Posted by Mary at 6:43 PM 1 comment:
Labels: random babble, soccer, treadmill
Saturday, February 3, 2007
My First Post and Perhaps not the Last
I have been thinking of starting a blog for a while now, but for the longest time couldn't validate why I should share my thoughts with anyone who happened to run across my blog. I still can't, but hell, if everyone else is, why can't I? Usually, I'm an upbeat person who has a good outlook on life - I see this as an opportunity to rant on those things that drive me up the wall and hopefully rave about those things in life that keep me going. I keep my identity anonomous so that I can be brutally honest about issues that arrive in my job, family and the rest of my life. I'm an average middle class women in my late 20's who has to work for a living and face the family (who I love and adore) at Christmas (I'm sure that I will dive into that relationship later). Average, BUT aren't we all in some way or another?
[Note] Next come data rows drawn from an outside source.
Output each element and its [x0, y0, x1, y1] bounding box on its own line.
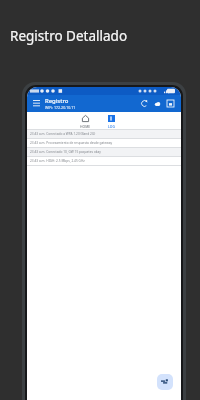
button[interactable]: Compose [157, 374, 173, 390]
staticText: 23:43 a.m. HIGH: 2.5 Mbps, 2.45 GHz [30, 159, 85, 163]
button[interactable]: LOG [98, 112, 124, 129]
staticText: WiFi: 172.20.10.11 [45, 105, 76, 110]
staticText: Registro Detallado [10, 27, 128, 45]
staticText: 23:43 a.m. Procesamiento de respuesta de… [30, 141, 113, 145]
button[interactable]: Save [164, 97, 177, 110]
button[interactable]: Open navigation menu [31, 98, 42, 109]
button[interactable]: 23:43 a.m. Conectado a WPA 1.20 (Band 2G… [27, 130, 181, 138]
button[interactable]: 23:43 a.m. Conectado 10, GW 15 paquetes … [27, 148, 181, 156]
staticText: LOG [108, 124, 115, 129]
button[interactable]: HOME [72, 112, 98, 129]
button[interactable]: Refresh [138, 97, 151, 110]
staticText: Registro [45, 97, 69, 105]
button[interactable]: 23:43 a.m. Procesamiento de respuesta de… [27, 139, 181, 147]
staticText: HOME [80, 124, 91, 129]
staticText: 23:43 a.m. Conectado a WPA 1.20 (Band 2G… [30, 132, 96, 136]
button[interactable]: Cloud upload [151, 97, 164, 110]
button[interactable]: 23:43 a.m. HIGH: 2.5 Mbps, 2.45 GHz [27, 157, 181, 165]
staticText: 23:43 a.m. Conectado 10, GW 15 paquetes … [30, 150, 101, 154]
As I surf the web, tv and newspapers, I see content that makes me wonder if my parents feel the same way about society as I am beginning to when they were my age. This is why I always say that I hope to have the mindset of a 5 year old forever. Mature? Nope, I don't claim to be in the least. Responsibilities? Yep, I've got them, just like anyone else and I do hold true to them 99% of the time. However, I find that at the end of the day, my job is on the brain more than it should be, I'm more worried about my financial future more than how my friends and family are doing at times and recently, I realized that I haven't taken a real vacation in over 5 years. What the hell? I have been so caught up in the daily grind that I fear that I am losing sight of what truely is important to me. I miss the days of believing my parents are stronger than superheros (today they are the only superheros I believe in), that the President IS a smart man who could do no evil, that my Smurf Big Wheel was the greatest ride on the block and that everyone wants what's best for everyone. Now, I see that everyone wants whats best for themselves.
Throughout college and up to about a year and a half ago - I used to feel restless unless I was volunteering some of my time with the youth. I had to stop though, because my Mon-Fri 8-5 job required too many weekend and evening hours. I do enjoy my job (and by no means is it because of the salary or benefits which are lacking for the time and effort that I put into it.), but it has taken over too much of my life. How can I change my mindset of, 'what's best for me?' to 'how can I benefit others?'.
If anyone is reading this, you are probably saying to yourself, 'bullsh*t, you don't really feel that way, if you did, you'd quit your job, give up all your material items and devote your life to orphans.' - Thats a great idea, but then how do I pay off my $40k in college loans that just won't go away? No wonder why they call it the daily grind.